TASK: Report how many lines below include "about", giving the figure alone.

Dataset entries:
————————

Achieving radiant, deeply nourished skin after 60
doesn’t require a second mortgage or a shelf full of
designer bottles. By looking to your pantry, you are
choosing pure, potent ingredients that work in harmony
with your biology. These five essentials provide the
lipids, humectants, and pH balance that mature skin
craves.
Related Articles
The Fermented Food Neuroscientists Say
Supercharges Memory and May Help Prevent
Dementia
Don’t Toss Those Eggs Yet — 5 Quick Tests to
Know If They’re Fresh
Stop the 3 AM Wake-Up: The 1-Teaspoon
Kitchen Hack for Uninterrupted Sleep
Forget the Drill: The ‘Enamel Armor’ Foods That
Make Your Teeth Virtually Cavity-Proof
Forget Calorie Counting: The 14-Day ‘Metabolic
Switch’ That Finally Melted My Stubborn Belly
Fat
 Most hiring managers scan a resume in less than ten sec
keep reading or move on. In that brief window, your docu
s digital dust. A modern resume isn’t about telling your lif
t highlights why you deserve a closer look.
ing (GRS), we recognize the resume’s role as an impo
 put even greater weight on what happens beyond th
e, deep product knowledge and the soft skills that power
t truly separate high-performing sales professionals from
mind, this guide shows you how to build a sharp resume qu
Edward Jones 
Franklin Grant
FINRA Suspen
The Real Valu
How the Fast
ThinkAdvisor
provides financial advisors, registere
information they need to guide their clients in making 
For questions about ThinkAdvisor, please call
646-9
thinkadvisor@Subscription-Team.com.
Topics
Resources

————————

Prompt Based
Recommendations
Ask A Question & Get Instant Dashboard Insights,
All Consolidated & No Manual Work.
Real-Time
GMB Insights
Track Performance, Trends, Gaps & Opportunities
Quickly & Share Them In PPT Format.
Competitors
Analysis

————————

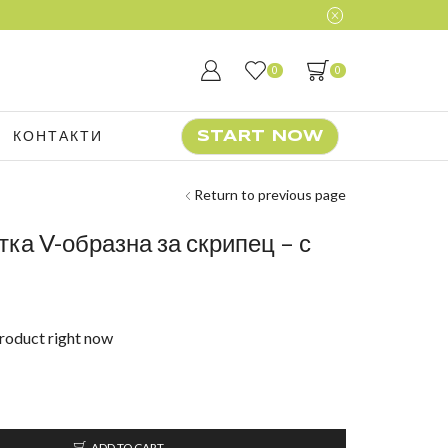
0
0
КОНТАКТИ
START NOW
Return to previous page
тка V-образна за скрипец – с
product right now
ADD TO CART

————————

TASK SOLUTION: 2